[Haskell-cafe] Closed classes
Clinton Mead
clintonmead at gmail.com
Thu Feb 18 08:06:59 UTC 2016
The backtracking approach would be useful. It would be nice to say:
instance (A t) => C t where ...
instance (B t) => C t where ...
in the case where you can define a C instance if you've already got a B
instance or an A instance. Indeed (aside from efficiency) you don't really
care which one.
Yes, this means if someone else defines and instance of A somewhere else in
the program then suddenly you're silently calling a different instance.
Indeed you could be using different instances in different parts of the
program. But as long as they have the same effect that shouldn't be an
issue. If they have different effects it's likely one is wrong anyway.

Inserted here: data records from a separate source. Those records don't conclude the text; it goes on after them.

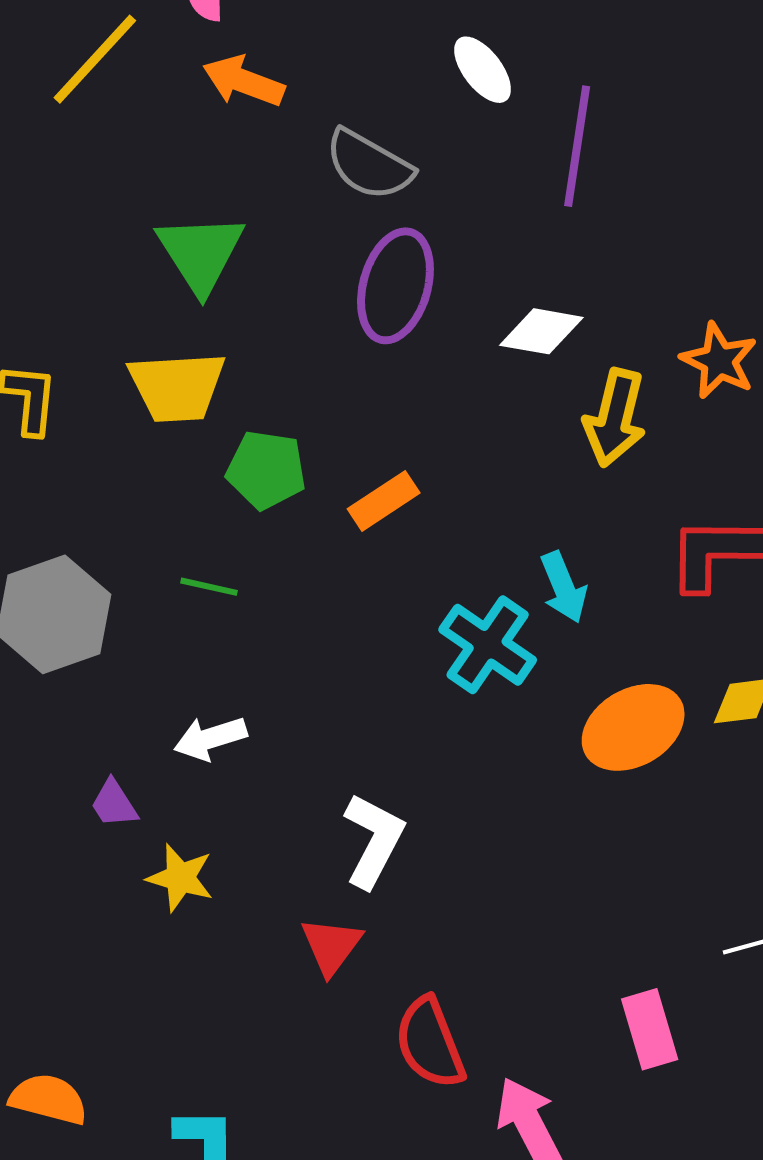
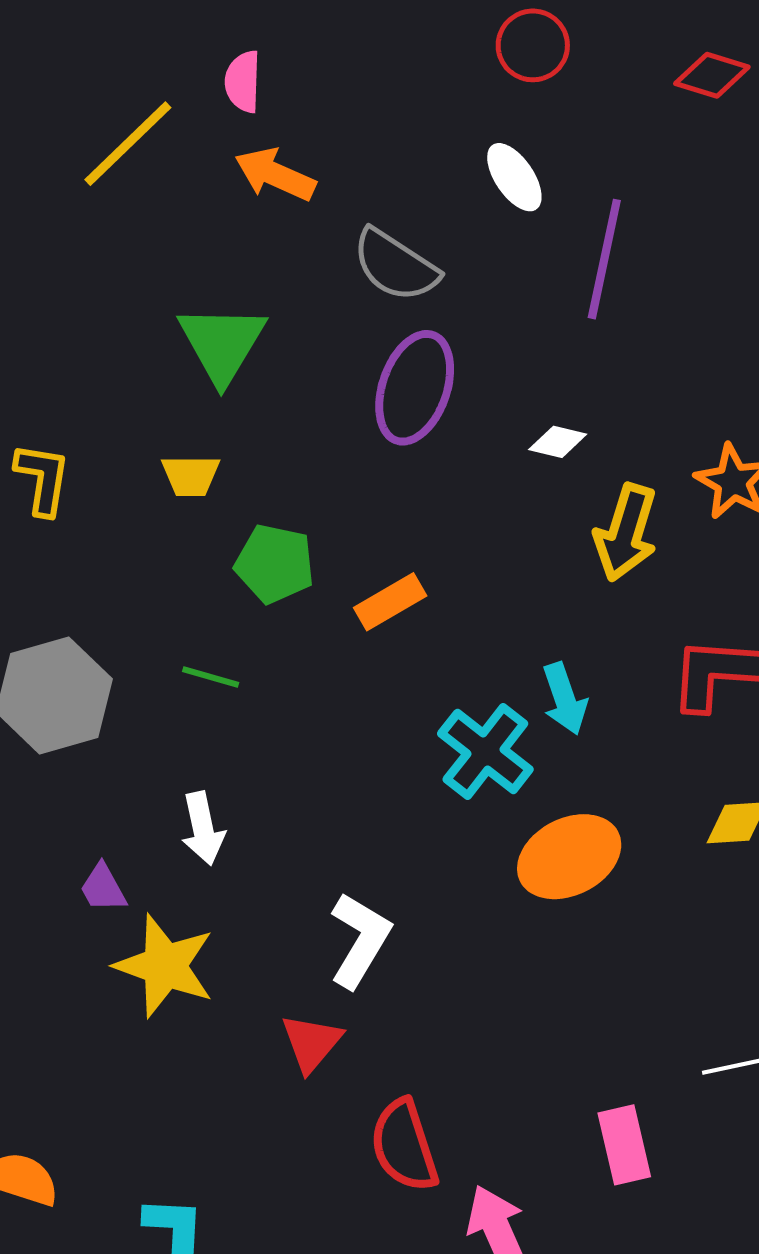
white diamond: (541, 331) -> (558, 442), size x0.7
yellow trapezoid: (177, 387) -> (191, 476), size x0.6
orange ellipse: (633, 727) -> (569, 857), moved
white arrow: (210, 738) -> (203, 828), turned -88
yellow star: (180, 878) -> (165, 966), size x1.5

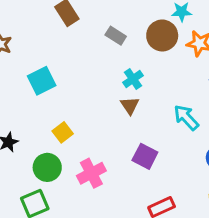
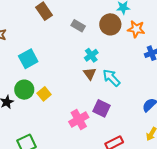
cyan arrow: (186, 117) -> (111, 78), moved
green circle: (47, 167) -> (24, 90), moved
pink cross: (91, 173) -> (79, 120), moved

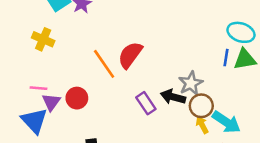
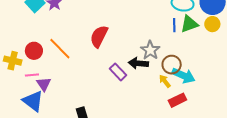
yellow cross: (43, 39) -> (13, 61), moved
orange line: (104, 64) -> (60, 49), moved
red circle: (77, 98) -> (34, 51), moved
brown circle: (201, 106) -> (172, 65), moved

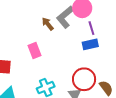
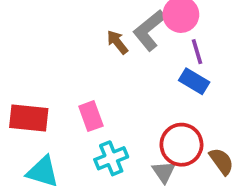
blue rectangle: (90, 44) -> (194, 81), turned 42
pink rectangle: (35, 51) -> (91, 116), moved

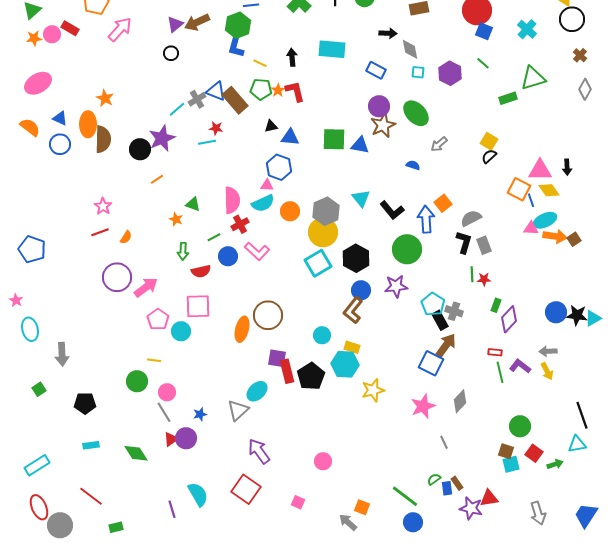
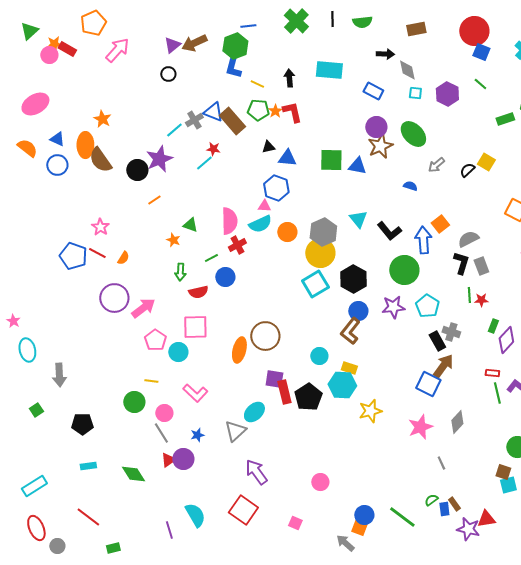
orange star: (34, 38) -> (54, 44), moved
brown semicircle: (103, 139) -> (100, 160), turned 144
cyan line: (207, 142) -> (204, 163), turned -30
black semicircle: (489, 156) -> (467, 170), moved
red line: (100, 232) -> (97, 253), turned 48
blue pentagon: (32, 249) -> (73, 256), moved
pink L-shape: (257, 251) -> (195, 393), moved
cyan pentagon: (433, 304) -> (427, 306), moved
blue circle: (413, 522) -> (364, 515), moved
gray circle: (60, 525) -> (57, 546), size x0.6

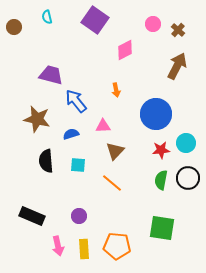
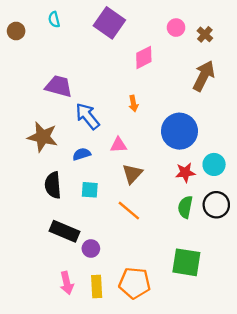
black rectangle: (32, 216) -> (64, 231), moved

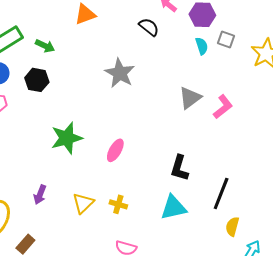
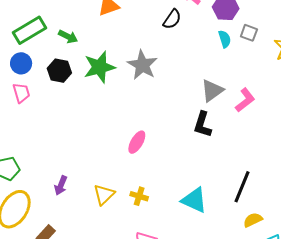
black semicircle: (149, 27) -> (172, 19), turned 85
green star: (67, 138) -> (99, 67), moved
black L-shape: (179, 168) -> (203, 125), moved
cyan triangle: (173, 208) -> (194, 200), turned 36
yellow semicircle: (232, 226) -> (253, 220), turned 48

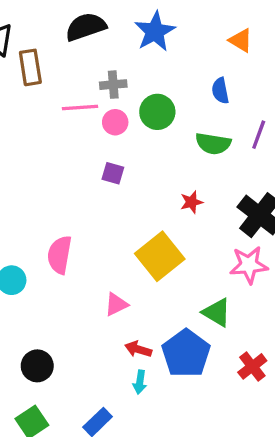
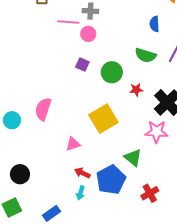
green circle: (157, 112) -> (112, 72), moved
red star: (191, 202) -> (136, 90), moved

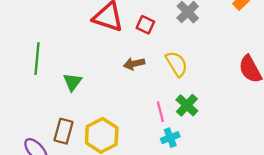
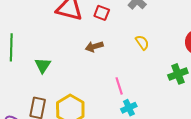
yellow semicircle: (177, 64) -> (142, 43), moved, size x0.7
green cross: (187, 105) -> (178, 74), moved, turned 30

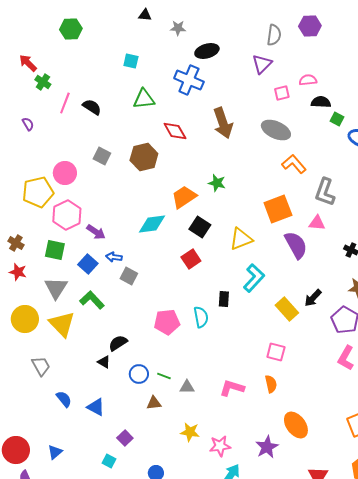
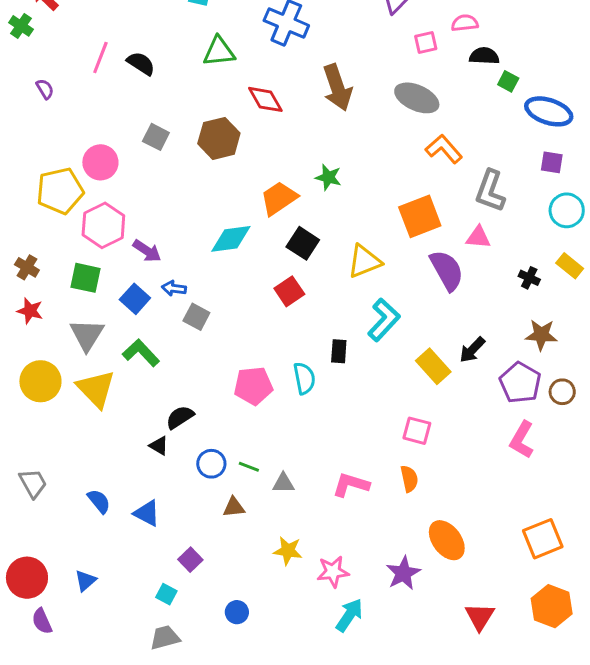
green cross: (43, 82) -> (21, 26), moved
gray trapezoid: (41, 366) -> (33, 483), moved

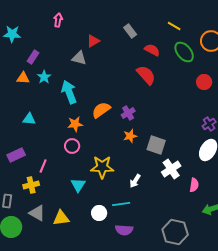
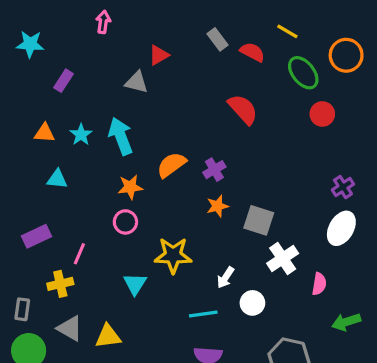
red semicircle: (152, 50) -> (252, 52), moved
cyan star: (44, 77) -> (81, 135), moved
orange triangle: (23, 78) -> (44, 133), moved
red circle: (204, 82) -> (322, 114), moved
white circle: (99, 213) -> (252, 303), moved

For (perhaps a silly) example:
class DrawRhombus drawerT where
drawRhombus :: drawerT -> Sidelength -> Angle -> Shape
class DrawRectangle drawerT where
drawRectangle :: drawerT -> Sidelength -> Sidelength -> Shape
class DrawSquare t where
drawSquare :: drawerT -> Sidelength -> Shape
instance (DrawRhombus drawerT) => DrawSquare drawerT where
drawSquare d l = drawRhombus d l (Angle 0)
instance (DrawRectangle drawerT) => DrawSquare drawerT where
drawSquare d l = drawRectangle d l l
On Thu, Feb 18, 2016 at 9:21 AM, David Feuer <david.feuer at gmail.com> wrote:
> I was thinking about ~two notions of "closed class" yesterday, and I'm
> curious if anyone's done any work on either concept. In each case, the
> class definition is followed by *all* of its instances, and the instances
> are checked *in order* (rather than based on specificity and
> OVERLAPS/OVERLAPPABLE pragmas).
>
> No backtracking:
>
> If the instance head matches, GHC commits to it. Associated types are
> treated as closed type families, and would work just the same (I don't
> think any significant extension to the closed type family mechanism would
> be required). This seems to make a very nice parallel to the usual open
> classes with open associated types. And it lets you combine overlapping
> instances with associated types without (I believe) risking type safety.
>
> Backtracking:
>
> GHC does not commit to the instance until it has satisfied the instance
> constraints. This lets instance writers offer multiple alternative instance
> constraints. Associated types would be a good bit trickier. One option
> would be to require all instances with the same head to share a type/data
> instance. The other (much more invasive) option would be to allow the
> instance chosen to guide the type selection, which would push the
> backtracking into the type checker.